_Listed entries:_

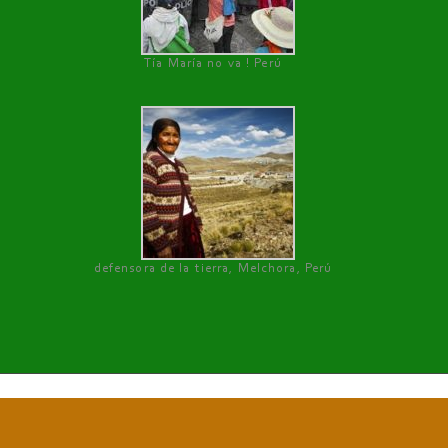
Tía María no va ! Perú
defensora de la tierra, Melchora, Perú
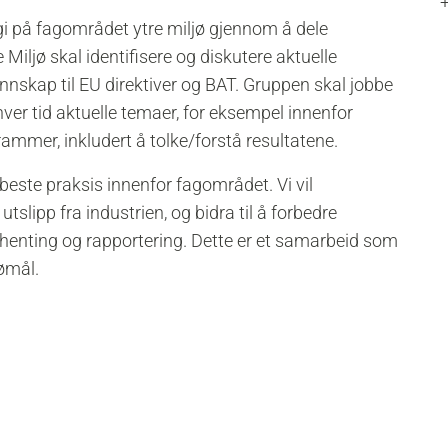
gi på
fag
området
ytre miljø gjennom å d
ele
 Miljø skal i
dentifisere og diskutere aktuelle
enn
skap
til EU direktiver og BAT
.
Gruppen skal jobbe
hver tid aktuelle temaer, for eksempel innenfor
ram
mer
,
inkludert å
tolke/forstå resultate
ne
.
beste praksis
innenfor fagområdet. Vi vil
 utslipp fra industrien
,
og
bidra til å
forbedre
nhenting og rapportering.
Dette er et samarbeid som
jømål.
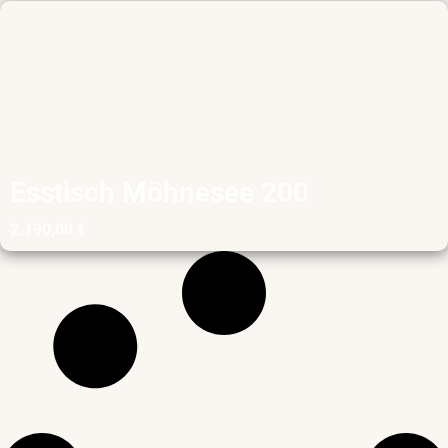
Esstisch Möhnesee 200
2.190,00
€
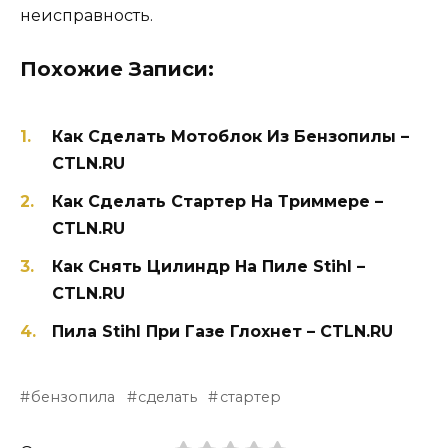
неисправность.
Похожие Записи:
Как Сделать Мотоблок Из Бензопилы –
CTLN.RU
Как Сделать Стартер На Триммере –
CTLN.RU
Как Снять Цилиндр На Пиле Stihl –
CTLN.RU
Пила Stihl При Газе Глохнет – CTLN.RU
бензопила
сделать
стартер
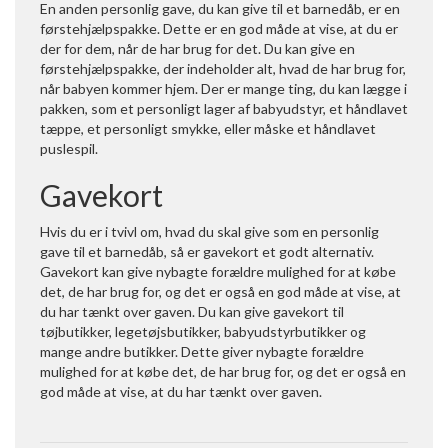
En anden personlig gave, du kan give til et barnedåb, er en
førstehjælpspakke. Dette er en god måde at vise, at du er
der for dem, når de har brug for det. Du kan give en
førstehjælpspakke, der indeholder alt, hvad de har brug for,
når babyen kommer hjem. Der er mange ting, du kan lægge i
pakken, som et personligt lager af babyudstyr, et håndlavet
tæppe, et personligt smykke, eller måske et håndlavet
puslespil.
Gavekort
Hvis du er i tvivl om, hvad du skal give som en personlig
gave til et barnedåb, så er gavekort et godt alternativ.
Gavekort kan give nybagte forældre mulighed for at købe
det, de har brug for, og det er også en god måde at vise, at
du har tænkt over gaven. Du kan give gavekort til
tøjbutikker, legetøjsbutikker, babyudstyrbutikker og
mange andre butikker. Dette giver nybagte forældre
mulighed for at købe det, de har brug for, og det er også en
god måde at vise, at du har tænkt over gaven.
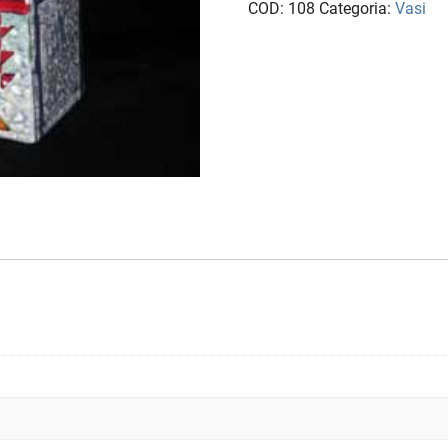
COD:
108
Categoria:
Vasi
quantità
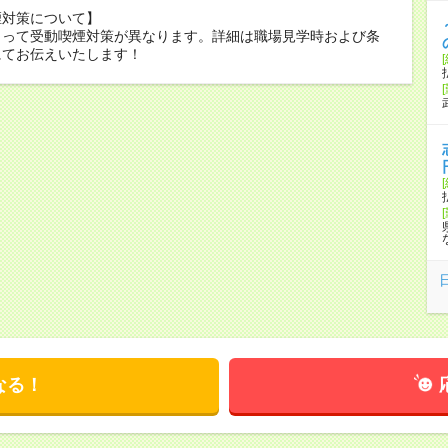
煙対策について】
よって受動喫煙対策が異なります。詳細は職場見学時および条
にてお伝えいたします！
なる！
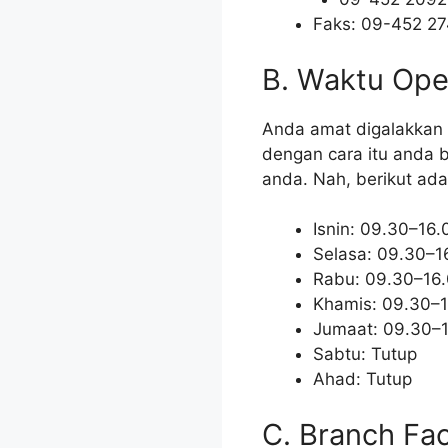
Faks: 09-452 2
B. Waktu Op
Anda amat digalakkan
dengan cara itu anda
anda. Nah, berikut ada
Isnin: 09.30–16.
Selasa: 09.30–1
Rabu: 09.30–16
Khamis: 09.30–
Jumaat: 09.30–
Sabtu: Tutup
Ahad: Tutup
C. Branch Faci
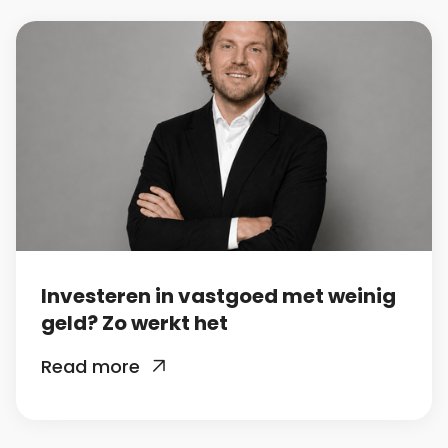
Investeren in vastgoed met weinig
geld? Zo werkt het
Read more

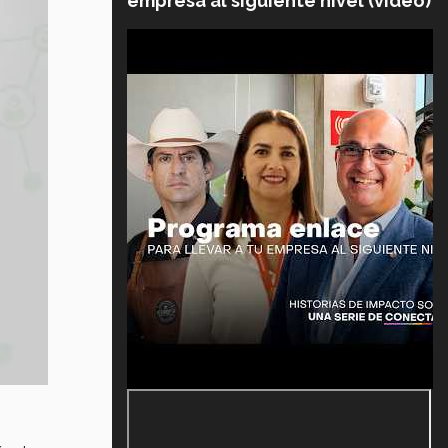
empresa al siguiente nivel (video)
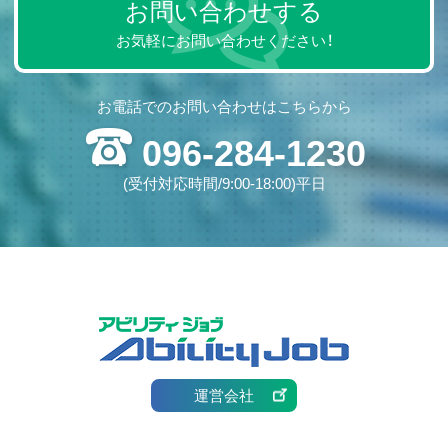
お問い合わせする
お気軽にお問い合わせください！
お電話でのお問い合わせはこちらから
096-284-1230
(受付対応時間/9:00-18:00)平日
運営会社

---

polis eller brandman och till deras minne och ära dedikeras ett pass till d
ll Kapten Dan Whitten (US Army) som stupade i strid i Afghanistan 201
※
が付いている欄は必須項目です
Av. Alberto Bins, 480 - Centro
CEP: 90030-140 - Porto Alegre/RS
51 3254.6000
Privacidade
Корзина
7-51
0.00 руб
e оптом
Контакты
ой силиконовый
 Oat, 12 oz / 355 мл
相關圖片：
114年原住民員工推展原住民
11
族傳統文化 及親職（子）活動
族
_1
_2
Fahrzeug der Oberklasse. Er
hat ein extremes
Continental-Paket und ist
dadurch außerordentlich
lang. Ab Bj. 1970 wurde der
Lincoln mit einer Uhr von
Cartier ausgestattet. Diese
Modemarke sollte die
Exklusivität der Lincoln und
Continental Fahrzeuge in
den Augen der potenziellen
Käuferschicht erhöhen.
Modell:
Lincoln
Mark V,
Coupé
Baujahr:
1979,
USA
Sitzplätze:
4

_Directions:_
Show the lines in the entries above that include the string "Stihl".

_Result of the task:_
Как Снять Цилиндр На Пиле Stihl –
Пила Stihl При Газе Глохнет – CTLN.RU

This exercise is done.